Miller, at Hopkins, has spent months working with a coalition of academic medical center administrators to lobby Congress. The group pushed back efforts to change reimbursement rates without study. In a September ad in Roll Call, they called the Dartmouth studies simplistic and urged Congress to probe why the regional differences exist before "arbitrarily ending them."

Rivest, of the University of Maryland, said he fears cuts to hospital reimbursements would mean less money to train physicians at a time when more doctors will be needed to treat millions of newly insured Americans.

Both Hopkins and the University of Maryland say their hospitals serve a vital role by treating everyone from local residents to patients from across the country, and even the world, seeking their renowned specialists and top-notch trauma care. For instance, the University of Maryland received more than 8,000 very ill patients from hospitals around the Mid-Atlantic region last year alone.

Rivest said nearly half of the University of Maryland's 700 patient beds are in its intensive-care units. And Maryland Shock Trauma Center costs a lot to run, regardless of whether it's filled.

"Costs are the same, because you have to be ready for the worst, 24-7," he said. "Most community hospitals can't do this."
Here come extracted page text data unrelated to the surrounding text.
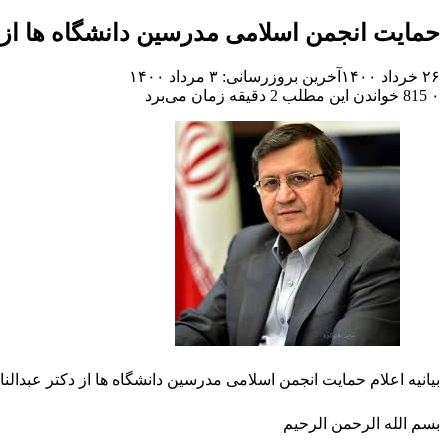
حمایت انجمن اسلامی مدرسین دانشگاه ها از
۲۶ خرداد ۱۴۰۰
آخرین بروزرسانی: ۳ مرداد ۱۴۰۰
۰
815
خواندن این مطلب 2 دقیقه زمان می‌برد
بیانیه اعلام حمایت انجمن اسلامی مدرسین دانشگاه ها از دکتر عبدالن
بسم الله الرحمن الرحیم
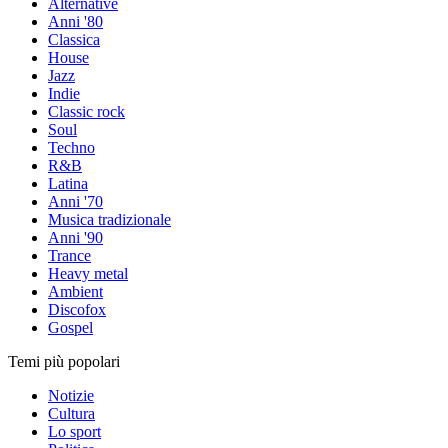
Alternative
Anni '80
Classica
House
Jazz
Indie
Classic rock
Soul
Techno
R&B
Latina
Anni '70
Musica tradizionale
Anni '90
Trance
Heavy metal
Ambient
Discofox
Gospel
Temi più popolari
Notizie
Cultura
Lo sport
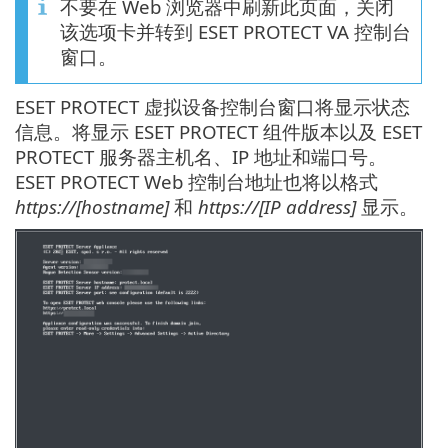
不要在 Web 浏览器中刷新此页面，关闭
该选项卡并转到 ESET PROTECT VA 控制台
窗口。
ESET PROTECT 虚拟设备控制台窗口将显示状态
信息。将显示 ESET PROTECT 组件版本以及 ESET
PROTECT 服务器主机名、IP 地址和端口号。
ESET PROTECT Web 控制台地址也将以格式
https://[hostname]
和
https://[IP address]
显示。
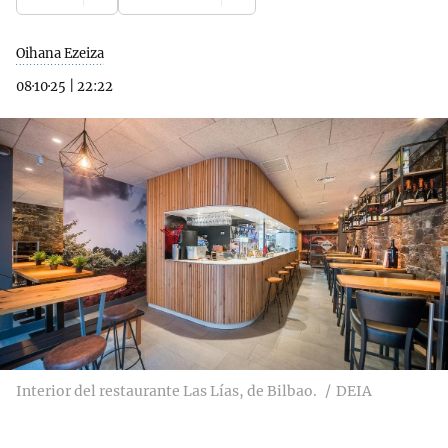
Oihana Ezeiza
08·10·25
|
22:22
Interior del restaurante Las Lías, de Bilbao.
DEIA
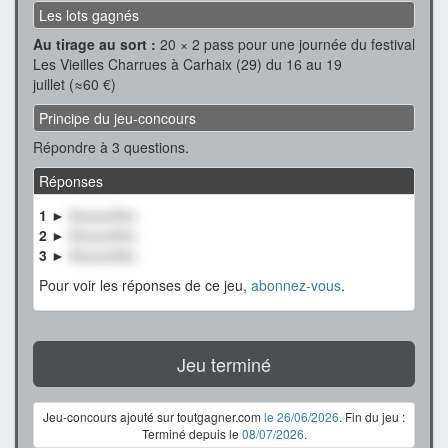
Les lots gagnés
Au tirage au sort :
20 × 2 pass pour une journée du festival
Les Vieilles Charrues à Carhaix (29) du 16 au 19
juillet (≈60 €)
Principe du jeu-concours
Répondre à 3 questions.
Réponses
1 ►
XxxxxxXxx
2 ►
XxxxxxXxx
3 ►
XxxxxxXxx
Pour voir les réponses de ce jeu,
abonnez-vous
.
Jeu terminé
Jeu-concours ajouté sur toutgagner.com
le 26/06/2026
. Fin du jeu :
Terminé depuis le
08/07/2026
.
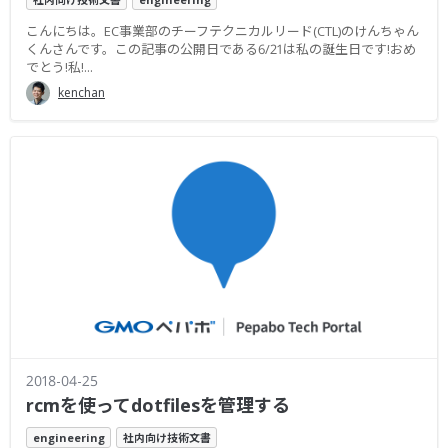
こんにちは。EC事業部のチーフテクニカルリード(CTL)のけんちゃん
くんさんです。この記事の公開日である6/21は私の誕生日です!おめ
でとう!私!...
kenchan
2018-04-25
rcmを使ってdotfilesを管理する
engineering
社内向け技術文書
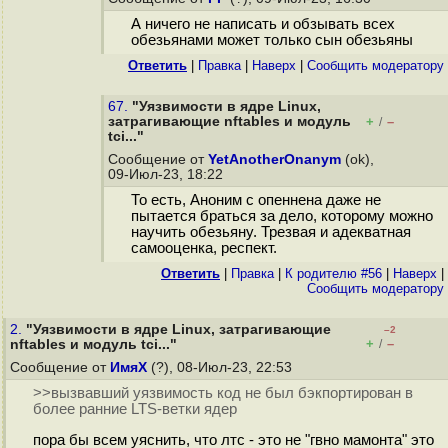
А ничего не написать и обзывать всех
обезьянами может только сын обезьяны
Ответить
|
Правка
|
Наверх
|
Cообщить модератору
67.
"Уязвимости в ядре Linux,
затрагивающие nftables и модуль
+
–
/
tci..."
Сообщение от
YetAnotherOnanym
(ok),
09-Июл-23, 18:22
То есть, Аноним с опеннена даже не
пытается браться за дело, которому можно
научить обезьяну. Трезвая и адекватная
самооценка, респект.
Ответить
|
Правка
|
К родителю #56
|
Наверх
|
Cообщить модератору
2.
"Уязвимости в ядре Linux, затрагивающие
–2
+
–
nftables и модуль tci..."
/
Сообщение от
ИмяХ
(?), 08-Июл-23, 22:53
>>вызвавший уязвимость код не был бэкпортирован в
более ранние LTS-ветки ядер
пора бы всем уяснить, что лтс - это не "гвно мамонта" это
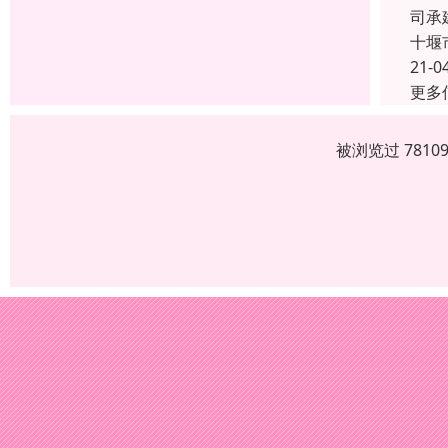
司承
十堰
21-0
更多
被浏览过 781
The Mayo Clinic has also been active in the health care debate - pushing for changes in payments. Dr. Raymond J. Gibbons, a Mayo cardiologist and professor of medicine, said he doesn't see it as big hospitals versus small ones, or urban versus rural. Instead, he said, he'd like Medicare to give everyone incentives to deliver excellent preventive care.

This sort of change is one Hopkins has tried and says can save money and improve patient care. Hopkins coordinates the care of Medicaid patients, and providers are paid per patient per month, rather than through the traditional fee-for-service model. The result has been a drop in total costs of caring for patients, including a 47 percent decrease in costs for patients with end-stage renal disease. But change - any change - makes many of the nation's health care players nervous.

"The moment you propose things, then you potentially threaten interests who see that, 'Oh, if this change takes place, we may be paid less,' " said Gibbons, of Mayo. "What they are really doing is defending the status quo. And the status quo is not sustainable."